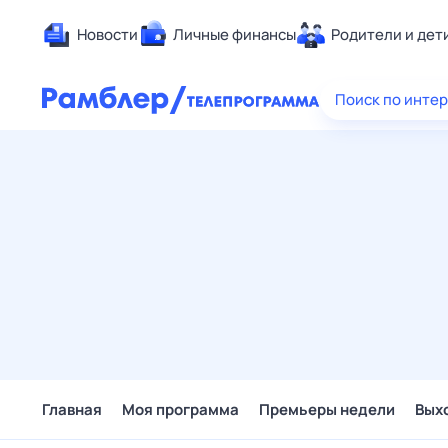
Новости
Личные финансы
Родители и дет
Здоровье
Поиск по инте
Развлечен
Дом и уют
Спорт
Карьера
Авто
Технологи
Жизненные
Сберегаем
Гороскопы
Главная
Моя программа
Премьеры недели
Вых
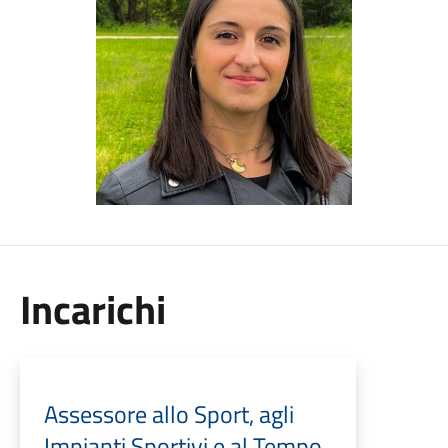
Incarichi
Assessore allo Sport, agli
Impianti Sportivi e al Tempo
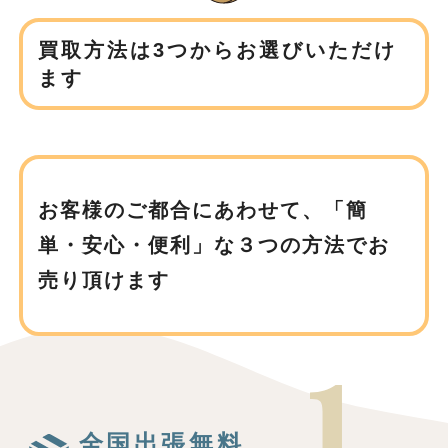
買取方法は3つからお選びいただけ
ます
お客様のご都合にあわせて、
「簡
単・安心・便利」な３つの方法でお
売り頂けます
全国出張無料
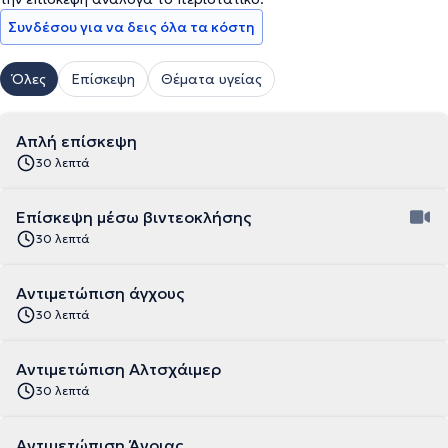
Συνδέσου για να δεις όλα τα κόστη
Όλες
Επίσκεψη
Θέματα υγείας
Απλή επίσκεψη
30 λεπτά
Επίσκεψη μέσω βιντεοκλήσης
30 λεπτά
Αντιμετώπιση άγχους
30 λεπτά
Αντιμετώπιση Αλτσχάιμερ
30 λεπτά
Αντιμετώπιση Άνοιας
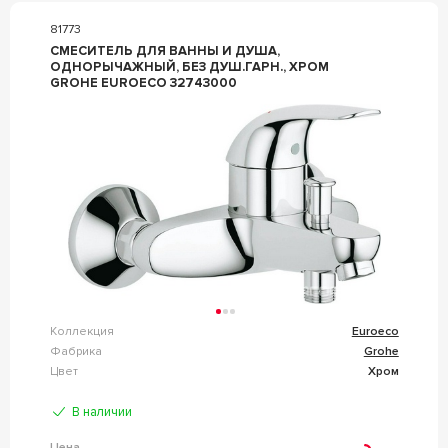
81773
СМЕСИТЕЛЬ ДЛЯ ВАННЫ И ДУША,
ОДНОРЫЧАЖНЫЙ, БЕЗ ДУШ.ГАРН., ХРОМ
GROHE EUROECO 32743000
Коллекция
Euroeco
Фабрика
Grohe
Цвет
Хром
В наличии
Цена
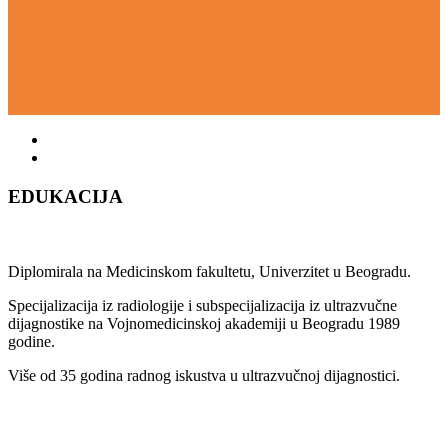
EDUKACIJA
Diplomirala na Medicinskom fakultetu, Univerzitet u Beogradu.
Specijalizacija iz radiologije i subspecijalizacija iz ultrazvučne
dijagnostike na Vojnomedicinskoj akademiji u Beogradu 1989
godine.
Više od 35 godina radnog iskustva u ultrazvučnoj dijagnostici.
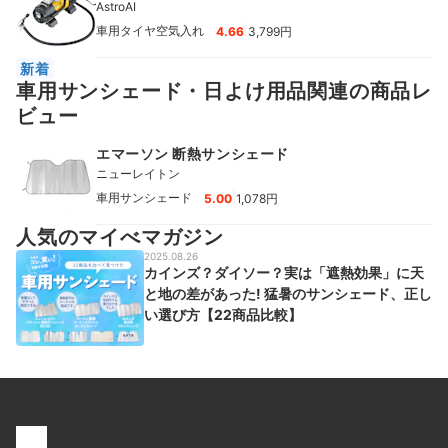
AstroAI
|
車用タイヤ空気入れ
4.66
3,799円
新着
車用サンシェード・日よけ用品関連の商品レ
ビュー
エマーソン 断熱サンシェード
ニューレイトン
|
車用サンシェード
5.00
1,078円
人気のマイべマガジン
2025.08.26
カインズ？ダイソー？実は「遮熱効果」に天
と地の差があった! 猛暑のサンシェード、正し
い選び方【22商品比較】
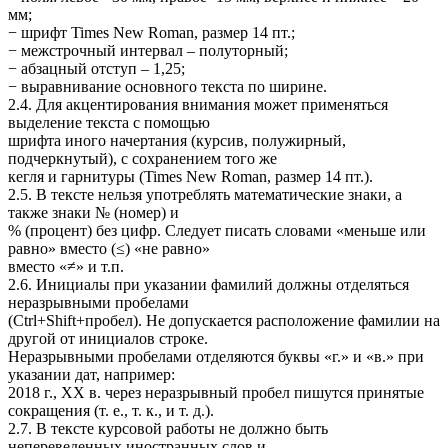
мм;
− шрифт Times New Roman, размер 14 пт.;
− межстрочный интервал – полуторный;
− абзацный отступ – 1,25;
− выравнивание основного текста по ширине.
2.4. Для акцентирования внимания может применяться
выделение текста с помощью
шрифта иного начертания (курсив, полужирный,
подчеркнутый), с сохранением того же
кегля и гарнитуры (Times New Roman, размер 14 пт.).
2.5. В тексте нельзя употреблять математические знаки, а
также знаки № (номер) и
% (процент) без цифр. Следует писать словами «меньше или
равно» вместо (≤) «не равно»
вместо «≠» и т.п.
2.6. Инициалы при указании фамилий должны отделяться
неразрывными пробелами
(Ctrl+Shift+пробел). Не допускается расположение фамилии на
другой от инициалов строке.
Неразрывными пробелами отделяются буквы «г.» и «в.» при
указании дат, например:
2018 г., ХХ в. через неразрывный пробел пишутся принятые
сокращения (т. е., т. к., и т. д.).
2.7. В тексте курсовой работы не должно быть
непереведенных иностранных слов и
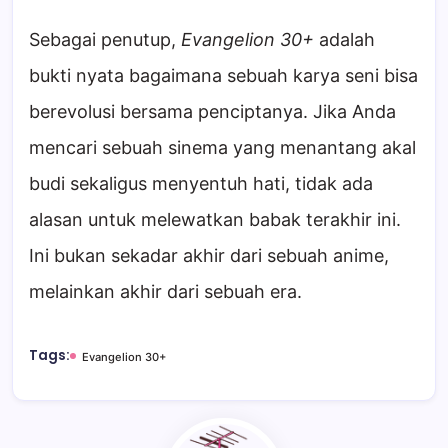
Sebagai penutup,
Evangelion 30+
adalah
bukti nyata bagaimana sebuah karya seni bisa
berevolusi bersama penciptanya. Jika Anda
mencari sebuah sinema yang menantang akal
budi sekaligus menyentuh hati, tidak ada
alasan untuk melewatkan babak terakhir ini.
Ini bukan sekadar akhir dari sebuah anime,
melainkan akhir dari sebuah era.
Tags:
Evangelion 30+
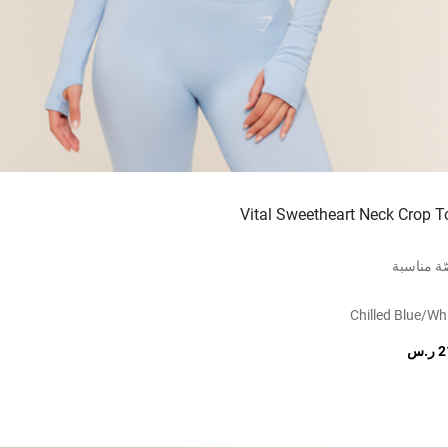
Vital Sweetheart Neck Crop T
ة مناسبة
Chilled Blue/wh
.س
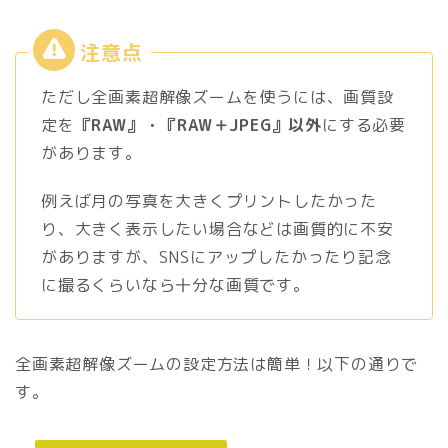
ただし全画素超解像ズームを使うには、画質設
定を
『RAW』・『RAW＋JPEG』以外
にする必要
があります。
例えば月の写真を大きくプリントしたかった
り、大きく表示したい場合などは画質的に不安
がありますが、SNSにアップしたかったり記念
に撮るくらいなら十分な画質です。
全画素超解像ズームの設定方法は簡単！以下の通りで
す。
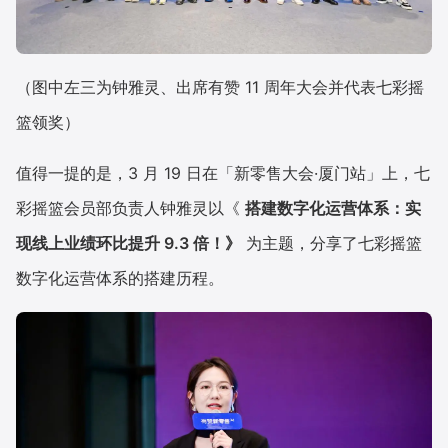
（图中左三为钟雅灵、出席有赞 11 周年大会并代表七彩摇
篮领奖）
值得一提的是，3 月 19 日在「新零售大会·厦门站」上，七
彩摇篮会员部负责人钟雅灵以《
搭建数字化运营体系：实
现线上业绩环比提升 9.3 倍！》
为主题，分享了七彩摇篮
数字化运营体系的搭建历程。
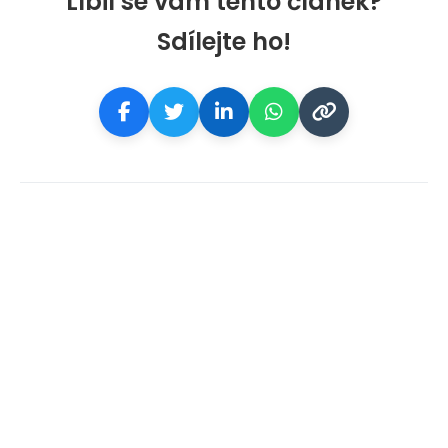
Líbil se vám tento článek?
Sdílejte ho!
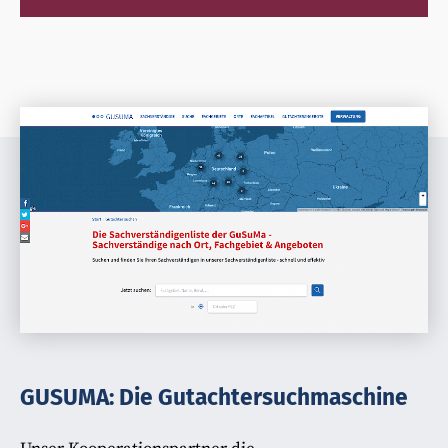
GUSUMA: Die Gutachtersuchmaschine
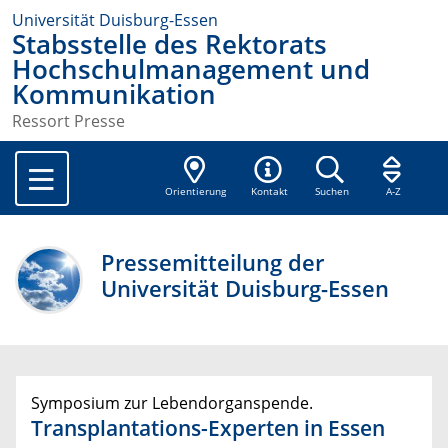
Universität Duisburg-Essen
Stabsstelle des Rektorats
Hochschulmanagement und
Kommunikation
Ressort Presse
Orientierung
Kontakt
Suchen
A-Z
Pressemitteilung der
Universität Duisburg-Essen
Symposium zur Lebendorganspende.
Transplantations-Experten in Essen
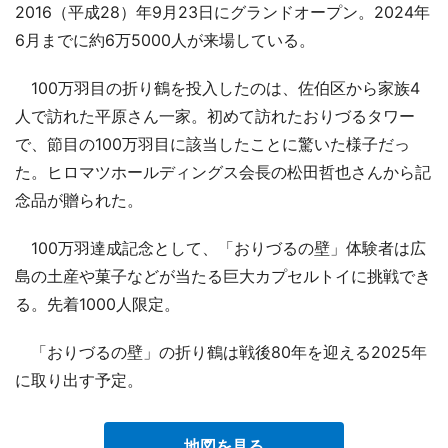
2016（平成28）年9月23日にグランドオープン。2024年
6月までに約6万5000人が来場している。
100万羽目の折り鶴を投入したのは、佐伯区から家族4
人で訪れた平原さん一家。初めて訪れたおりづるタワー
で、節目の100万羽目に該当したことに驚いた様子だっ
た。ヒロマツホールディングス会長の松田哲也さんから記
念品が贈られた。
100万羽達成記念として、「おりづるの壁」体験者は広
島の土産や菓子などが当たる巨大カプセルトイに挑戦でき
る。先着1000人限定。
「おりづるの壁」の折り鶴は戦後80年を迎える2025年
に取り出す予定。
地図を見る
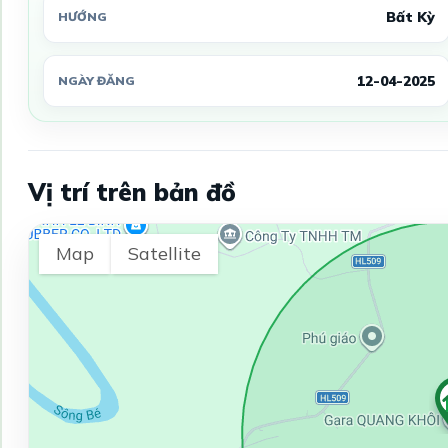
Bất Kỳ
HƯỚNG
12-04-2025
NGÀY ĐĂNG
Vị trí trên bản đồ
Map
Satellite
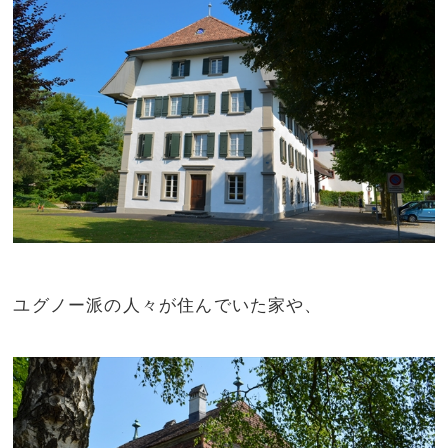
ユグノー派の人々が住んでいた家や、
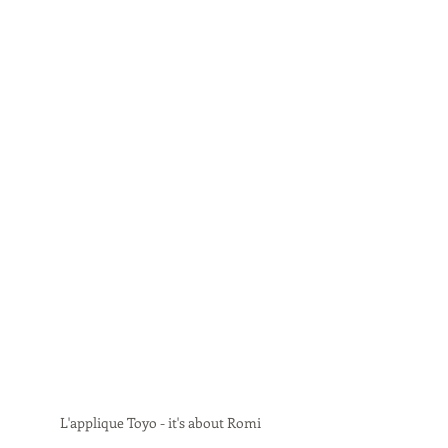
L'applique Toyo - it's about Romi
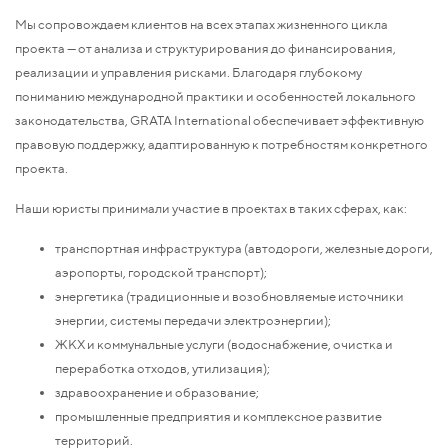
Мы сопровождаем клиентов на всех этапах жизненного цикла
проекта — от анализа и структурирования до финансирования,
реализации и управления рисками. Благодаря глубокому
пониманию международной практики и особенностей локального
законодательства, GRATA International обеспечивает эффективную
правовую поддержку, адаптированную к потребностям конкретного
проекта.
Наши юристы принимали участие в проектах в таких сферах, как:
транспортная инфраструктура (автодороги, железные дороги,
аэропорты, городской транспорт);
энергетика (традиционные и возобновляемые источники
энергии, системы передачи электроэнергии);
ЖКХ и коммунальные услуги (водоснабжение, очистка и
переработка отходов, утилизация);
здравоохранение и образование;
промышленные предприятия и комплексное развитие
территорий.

- - - -

Activity → Go back to the listing above and reproduce, exactly, the stretch from the line bearing "Поиск по инте" through the line bearing "Diplomirala na Medicinskom", without its pictures.

Solved problem →
Поиск по инте
Развлечен
Дом и уют
Спорт
Карьера
Авто
Технологи
Жизненные
Сберегаем
Гороскопы
Главная
Моя программа
Премьеры недели
Вых
Incarichi
Assessore allo Sport, agli
Impianti Sportivi e al Tempo
買取方法は3つからお選びいただけ
ます
お客様のご都合にあわせて、
「簡
単・安心・便利」な３つの方法でお
売り頂けます
全国出張無料
Συνδέσου για να δεις όλα τα κόστη
Όλες
Επίσκεψη
Θέματα υγείας
Απλή επίσκεψη
30 λεπτά
Επίσκεψη μέσω βιντεοκλήσης
30 λεπτά
Αντιμετώπιση άγχους
30 λεπτά
Αντιμετώπιση Αλτσχάιμερ
30 λεπτά
Αντιμετώπιση Άνοιας
81773
СМЕСИТЕЛЬ ДЛЯ ВАННЫ И ДУША,
ОДНОРЫЧАЖНЫЙ, БЕЗ ДУШ.ГАРН., ХРОМ
GROHE EUROECO 32743000
Коллекция
Euroeco
Фабрика
Grohe
Цвет
Хром
В наличии
Цена
EDUKACIJA
Diplomirala na Medicinskom fakultetu, Univerzitet u Beogradu.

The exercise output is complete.